* ASSIGNED TASK
Look at each line of the records and count those with "empleo" in them. Please answer with the count alone.

* LISTED ENTRIES
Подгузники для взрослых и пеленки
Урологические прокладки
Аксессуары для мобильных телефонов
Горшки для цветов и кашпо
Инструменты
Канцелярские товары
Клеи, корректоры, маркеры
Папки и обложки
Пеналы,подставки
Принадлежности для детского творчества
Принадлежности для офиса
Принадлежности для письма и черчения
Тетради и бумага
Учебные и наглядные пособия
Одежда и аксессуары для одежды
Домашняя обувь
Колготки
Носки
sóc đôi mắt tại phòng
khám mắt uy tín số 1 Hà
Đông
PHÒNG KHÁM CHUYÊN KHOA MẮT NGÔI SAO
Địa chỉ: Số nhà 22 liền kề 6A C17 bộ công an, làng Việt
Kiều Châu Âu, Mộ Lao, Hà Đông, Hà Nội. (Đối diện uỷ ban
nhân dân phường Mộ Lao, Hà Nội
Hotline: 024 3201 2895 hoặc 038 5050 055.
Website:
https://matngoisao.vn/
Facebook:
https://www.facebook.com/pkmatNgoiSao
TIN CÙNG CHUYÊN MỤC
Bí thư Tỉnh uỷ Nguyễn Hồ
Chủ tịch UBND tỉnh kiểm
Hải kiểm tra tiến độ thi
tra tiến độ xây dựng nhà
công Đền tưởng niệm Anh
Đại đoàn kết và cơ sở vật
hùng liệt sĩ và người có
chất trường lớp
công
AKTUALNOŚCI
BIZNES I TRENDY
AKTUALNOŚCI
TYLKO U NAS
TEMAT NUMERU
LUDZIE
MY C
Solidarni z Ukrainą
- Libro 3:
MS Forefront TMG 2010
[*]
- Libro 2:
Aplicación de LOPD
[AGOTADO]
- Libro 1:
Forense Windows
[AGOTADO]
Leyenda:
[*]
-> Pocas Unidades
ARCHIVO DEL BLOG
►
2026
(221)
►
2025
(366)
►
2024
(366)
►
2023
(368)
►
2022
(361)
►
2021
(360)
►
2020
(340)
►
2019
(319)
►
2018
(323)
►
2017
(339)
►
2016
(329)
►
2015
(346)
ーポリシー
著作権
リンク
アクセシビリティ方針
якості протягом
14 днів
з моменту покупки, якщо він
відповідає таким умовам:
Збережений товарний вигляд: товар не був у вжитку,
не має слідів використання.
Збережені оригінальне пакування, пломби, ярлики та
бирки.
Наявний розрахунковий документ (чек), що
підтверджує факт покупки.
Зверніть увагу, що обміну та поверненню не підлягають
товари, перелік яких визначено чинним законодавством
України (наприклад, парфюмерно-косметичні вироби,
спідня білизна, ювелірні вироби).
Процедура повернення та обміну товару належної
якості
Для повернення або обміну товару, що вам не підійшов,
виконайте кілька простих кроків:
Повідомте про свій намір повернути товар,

--

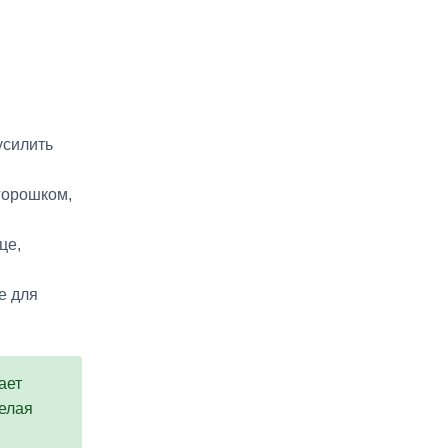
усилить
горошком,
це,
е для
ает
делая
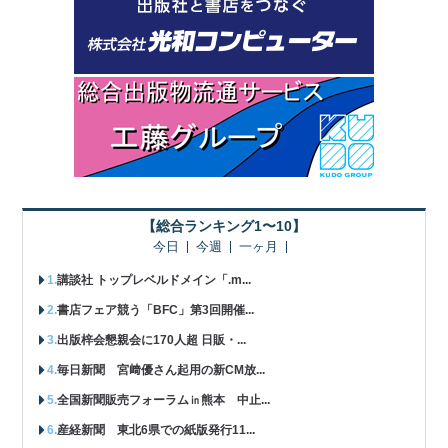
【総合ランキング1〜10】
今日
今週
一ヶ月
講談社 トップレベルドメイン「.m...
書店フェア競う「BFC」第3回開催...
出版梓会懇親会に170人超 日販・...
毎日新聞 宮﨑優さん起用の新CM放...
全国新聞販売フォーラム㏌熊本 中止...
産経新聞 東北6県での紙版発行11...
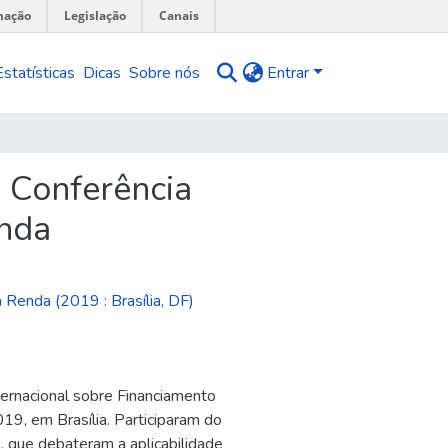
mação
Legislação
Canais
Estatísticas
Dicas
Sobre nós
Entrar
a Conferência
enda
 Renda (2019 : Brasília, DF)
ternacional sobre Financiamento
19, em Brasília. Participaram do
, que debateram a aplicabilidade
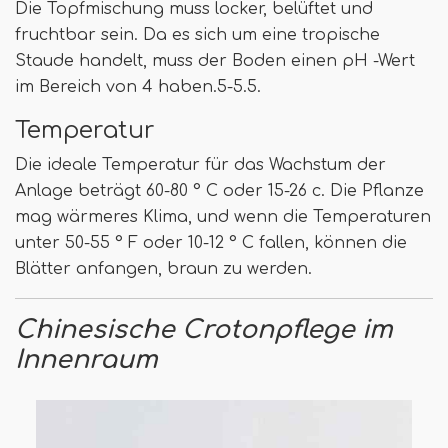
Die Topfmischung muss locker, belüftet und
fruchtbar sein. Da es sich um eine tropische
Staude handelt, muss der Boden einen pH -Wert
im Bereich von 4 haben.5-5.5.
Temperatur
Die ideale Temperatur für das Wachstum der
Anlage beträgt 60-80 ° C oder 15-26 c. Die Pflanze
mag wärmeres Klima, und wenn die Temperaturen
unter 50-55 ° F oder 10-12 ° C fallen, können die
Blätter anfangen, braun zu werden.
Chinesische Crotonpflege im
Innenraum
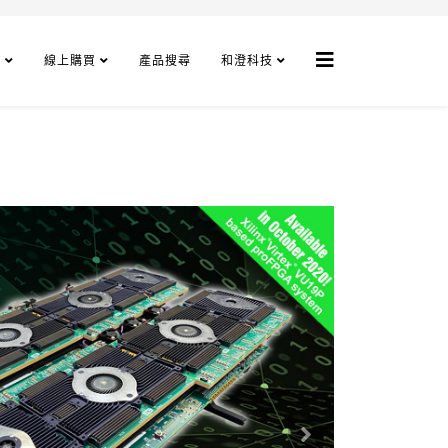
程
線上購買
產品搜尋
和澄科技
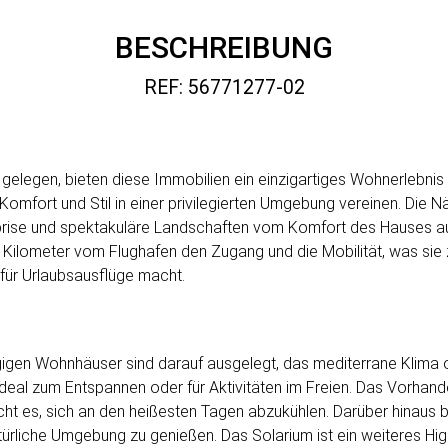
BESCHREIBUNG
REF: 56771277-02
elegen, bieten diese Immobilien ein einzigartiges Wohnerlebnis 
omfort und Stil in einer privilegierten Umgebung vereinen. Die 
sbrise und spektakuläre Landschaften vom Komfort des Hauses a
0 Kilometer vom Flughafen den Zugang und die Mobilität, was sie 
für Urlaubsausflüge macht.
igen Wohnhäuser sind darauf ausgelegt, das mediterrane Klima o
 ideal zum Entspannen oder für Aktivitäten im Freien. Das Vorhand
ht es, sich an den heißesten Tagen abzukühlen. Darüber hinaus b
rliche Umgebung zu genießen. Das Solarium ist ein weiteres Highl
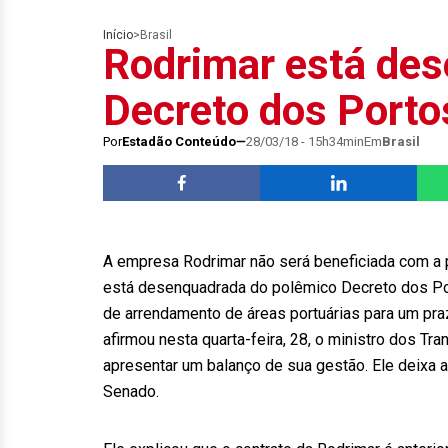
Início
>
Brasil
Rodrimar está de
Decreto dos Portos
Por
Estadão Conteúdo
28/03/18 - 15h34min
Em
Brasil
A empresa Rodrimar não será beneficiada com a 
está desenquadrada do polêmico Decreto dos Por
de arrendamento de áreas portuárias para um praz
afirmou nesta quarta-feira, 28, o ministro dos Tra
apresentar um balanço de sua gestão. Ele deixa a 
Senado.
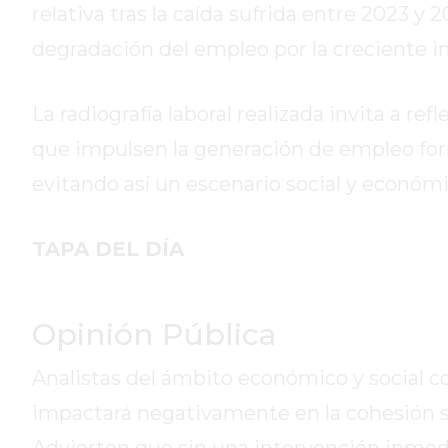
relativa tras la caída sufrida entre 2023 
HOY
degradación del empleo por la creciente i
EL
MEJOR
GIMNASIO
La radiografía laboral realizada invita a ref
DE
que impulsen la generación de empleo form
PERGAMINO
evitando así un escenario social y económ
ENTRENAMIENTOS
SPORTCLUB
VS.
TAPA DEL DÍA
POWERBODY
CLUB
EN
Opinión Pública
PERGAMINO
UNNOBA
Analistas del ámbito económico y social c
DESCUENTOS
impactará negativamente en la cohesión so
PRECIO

---

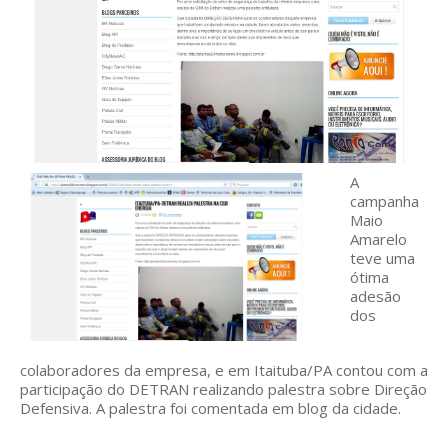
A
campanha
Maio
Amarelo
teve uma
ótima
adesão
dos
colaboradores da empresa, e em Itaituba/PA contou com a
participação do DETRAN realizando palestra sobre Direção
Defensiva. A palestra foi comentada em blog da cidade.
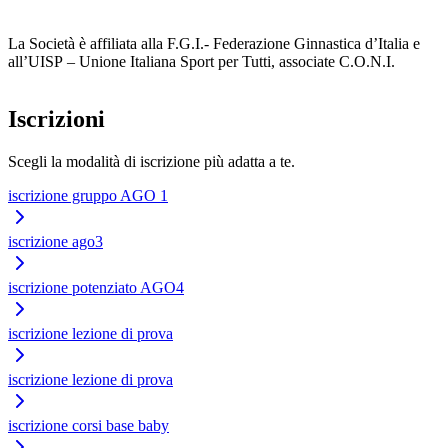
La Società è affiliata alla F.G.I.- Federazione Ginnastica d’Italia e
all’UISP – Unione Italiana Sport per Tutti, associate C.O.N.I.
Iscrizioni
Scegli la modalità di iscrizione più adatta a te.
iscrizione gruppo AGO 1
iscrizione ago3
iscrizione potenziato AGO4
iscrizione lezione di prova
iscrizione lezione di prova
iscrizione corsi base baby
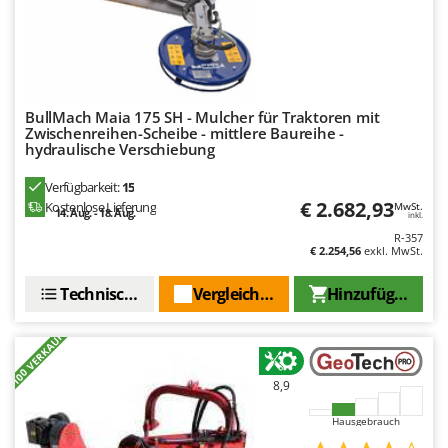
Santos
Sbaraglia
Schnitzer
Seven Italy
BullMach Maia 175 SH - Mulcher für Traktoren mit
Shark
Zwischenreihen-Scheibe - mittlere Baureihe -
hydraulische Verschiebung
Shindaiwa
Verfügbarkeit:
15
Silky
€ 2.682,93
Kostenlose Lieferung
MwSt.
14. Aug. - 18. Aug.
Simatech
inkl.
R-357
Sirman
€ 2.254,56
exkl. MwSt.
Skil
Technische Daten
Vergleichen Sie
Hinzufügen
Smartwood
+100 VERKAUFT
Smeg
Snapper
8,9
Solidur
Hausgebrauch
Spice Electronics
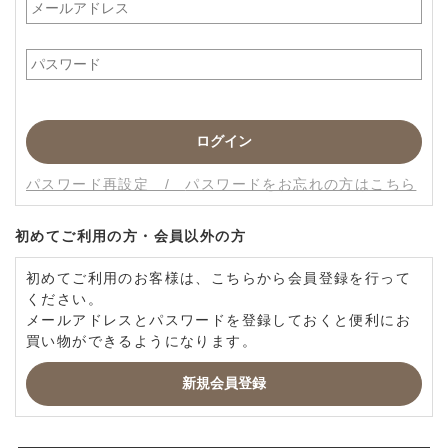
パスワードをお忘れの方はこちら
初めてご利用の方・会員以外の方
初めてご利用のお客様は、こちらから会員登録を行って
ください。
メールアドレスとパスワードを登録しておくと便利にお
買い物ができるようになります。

* EXPECTED OUTPUT
2